Federal Regulators to HR Professionals: Remember that the Antitrust Laws Apply to Employment Too
The Department of Justice and the Federal Trade Commission jointly issued an Antitrust Guidance for Human Resources Professionals on October 20, 2016. The DOJ and FTC’s guidance follows several highly publicized employment-related enforcement actions, including one that led to a class action in which Apple, Google, Intel, and Adobe agreed to pay $415 million to settle allegations that the companies agreed not to recruit each other’s employees.

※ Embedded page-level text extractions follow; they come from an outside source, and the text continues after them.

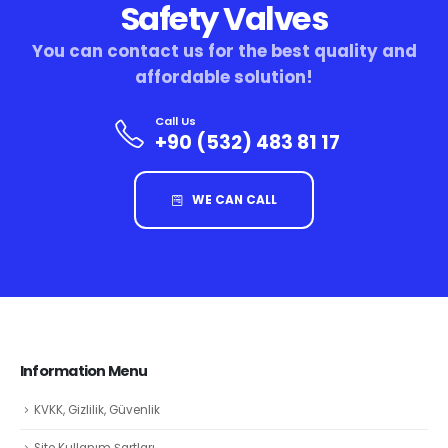
Safety Valves
You can contact us for the best quality and
affordable solution!
Call Us
+90 (532) 483 81 17
WE CAN CALL
Information Menu
KVKK, Gizlilik, Güvenlik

This new guidance is a reminder to human resources professionals that pricing and sales are not the only departments that need to be concerned with antitrust compliance.
The overriding theme of the regulators’ guidance is that competition in the employment marketplace is impeded when companies enter agreements with other companies regarding the hiring, soliciting, or recruiting of employees. According to FTC Chairwoman Edith Ramirez, "[c]ompetition is essential to well-functioning markets, and job markets are no exception." The regulators emphasized that agreements between companies not to poach employees or to fix wages, benefits, or terms of employment are per se illegal (unless necessary to a legitimate joint venture). The regulators also warned that merely sharing employment information, even in the context of a proposed merger/acquisition, can be evidence of an illegal agreement and offered guidance on how to avoid running afoul of the antitrust laws.
The guidance discusses several recent employment-related enforcement actions that resulted in consent judgments. But the DOJ and FTC warned that, going forward, naked wage-fixing or no-poaching agreements will be criminally investigated like other hardcore cartel conduct. Human resources professionals should take this warning seriously, particularly in light of the Yates Memo issued last year in which the DOJ expressed its intent to focus on individual accountability—i.e., prosecuting individuals—for corporate misconduct. Indeed, the guidance warned that the DOJ could bring a criminal prosecution against individuals, the company, or both and that employees could bring a civil suit for treble damages.
The guidance contains a Q&A section that answers many basic employment-related questions. The DOJ and FTC also issued a quick reference card that summarizes some of the information in a convenient format.